• [RECORDS PROVIDED]:
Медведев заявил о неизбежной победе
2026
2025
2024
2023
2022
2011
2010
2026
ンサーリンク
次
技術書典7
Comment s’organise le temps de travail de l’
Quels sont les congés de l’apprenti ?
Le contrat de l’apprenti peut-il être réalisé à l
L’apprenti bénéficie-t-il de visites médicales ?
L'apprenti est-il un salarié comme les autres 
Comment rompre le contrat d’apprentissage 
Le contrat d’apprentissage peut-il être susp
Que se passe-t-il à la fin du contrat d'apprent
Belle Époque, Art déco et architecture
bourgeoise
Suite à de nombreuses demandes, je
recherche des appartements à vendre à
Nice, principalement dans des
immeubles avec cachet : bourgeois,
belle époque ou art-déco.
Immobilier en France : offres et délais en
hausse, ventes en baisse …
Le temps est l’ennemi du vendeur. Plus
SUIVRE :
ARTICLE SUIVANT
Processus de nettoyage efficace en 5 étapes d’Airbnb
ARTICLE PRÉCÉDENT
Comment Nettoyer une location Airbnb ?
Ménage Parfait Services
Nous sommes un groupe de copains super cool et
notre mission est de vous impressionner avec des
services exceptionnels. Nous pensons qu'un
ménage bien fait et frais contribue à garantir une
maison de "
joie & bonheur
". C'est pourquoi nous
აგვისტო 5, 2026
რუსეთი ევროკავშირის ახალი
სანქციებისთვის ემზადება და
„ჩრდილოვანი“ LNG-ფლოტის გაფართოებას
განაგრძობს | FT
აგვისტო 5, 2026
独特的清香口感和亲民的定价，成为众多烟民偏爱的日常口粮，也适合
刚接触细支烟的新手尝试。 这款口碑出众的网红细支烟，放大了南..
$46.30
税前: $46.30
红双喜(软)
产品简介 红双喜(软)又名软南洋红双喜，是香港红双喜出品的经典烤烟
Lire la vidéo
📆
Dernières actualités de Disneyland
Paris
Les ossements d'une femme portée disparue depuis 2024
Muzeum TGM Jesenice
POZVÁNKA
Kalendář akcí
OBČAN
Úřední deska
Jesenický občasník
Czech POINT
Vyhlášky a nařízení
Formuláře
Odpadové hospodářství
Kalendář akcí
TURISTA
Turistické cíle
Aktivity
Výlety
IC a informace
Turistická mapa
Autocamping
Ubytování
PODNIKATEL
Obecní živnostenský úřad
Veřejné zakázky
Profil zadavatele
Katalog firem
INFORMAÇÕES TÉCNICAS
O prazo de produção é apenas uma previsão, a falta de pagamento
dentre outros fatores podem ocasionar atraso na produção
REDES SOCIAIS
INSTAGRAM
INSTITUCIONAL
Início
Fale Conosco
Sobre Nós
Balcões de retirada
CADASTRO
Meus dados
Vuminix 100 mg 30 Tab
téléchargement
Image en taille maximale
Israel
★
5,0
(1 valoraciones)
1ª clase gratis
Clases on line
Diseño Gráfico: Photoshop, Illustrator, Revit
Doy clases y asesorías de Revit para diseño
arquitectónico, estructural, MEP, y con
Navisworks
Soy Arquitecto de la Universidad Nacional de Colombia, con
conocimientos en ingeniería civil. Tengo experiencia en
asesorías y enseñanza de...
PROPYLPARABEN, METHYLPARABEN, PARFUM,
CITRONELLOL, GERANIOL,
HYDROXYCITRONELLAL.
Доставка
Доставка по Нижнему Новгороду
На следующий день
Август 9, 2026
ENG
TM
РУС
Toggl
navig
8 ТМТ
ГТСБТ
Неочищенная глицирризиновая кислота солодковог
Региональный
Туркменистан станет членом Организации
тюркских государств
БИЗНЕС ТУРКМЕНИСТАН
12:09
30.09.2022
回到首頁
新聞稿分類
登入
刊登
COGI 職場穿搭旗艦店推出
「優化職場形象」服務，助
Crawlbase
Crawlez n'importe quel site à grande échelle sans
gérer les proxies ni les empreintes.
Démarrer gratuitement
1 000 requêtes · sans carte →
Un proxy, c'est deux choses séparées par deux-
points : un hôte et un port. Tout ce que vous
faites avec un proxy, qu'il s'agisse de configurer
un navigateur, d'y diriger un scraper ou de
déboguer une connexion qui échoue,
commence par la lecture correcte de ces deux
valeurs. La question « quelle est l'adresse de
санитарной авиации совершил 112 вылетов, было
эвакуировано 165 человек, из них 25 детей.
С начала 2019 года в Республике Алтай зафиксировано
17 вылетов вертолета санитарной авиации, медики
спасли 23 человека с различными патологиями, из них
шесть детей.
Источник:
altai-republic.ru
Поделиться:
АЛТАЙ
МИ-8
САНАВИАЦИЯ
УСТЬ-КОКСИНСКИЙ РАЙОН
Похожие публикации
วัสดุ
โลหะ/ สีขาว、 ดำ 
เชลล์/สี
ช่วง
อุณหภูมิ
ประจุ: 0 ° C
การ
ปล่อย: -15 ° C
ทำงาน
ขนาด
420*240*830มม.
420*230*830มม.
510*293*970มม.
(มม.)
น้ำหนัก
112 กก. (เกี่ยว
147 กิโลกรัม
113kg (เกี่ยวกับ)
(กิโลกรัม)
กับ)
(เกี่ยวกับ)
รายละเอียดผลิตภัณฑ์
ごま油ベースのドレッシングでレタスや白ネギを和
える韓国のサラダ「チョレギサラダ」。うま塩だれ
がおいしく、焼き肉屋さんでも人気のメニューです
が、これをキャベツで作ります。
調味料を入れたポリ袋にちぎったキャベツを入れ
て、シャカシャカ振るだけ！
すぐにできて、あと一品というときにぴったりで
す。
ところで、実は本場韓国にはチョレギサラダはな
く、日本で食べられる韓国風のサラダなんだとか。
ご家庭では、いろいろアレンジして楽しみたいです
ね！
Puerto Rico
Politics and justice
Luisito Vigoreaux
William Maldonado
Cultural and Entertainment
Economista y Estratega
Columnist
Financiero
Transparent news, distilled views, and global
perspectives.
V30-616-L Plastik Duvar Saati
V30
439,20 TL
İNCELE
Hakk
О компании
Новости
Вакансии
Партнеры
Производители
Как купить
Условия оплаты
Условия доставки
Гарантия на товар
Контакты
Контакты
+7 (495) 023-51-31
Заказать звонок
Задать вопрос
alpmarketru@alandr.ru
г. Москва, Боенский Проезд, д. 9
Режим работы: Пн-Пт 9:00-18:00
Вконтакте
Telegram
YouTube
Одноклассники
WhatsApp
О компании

• [EXERCISE INSTRUCTIONS]:
Write out each line above that contains the word "Доставка".

• [FINISHED TASK]:
Доставка
Доставка по Нижнему Новгороду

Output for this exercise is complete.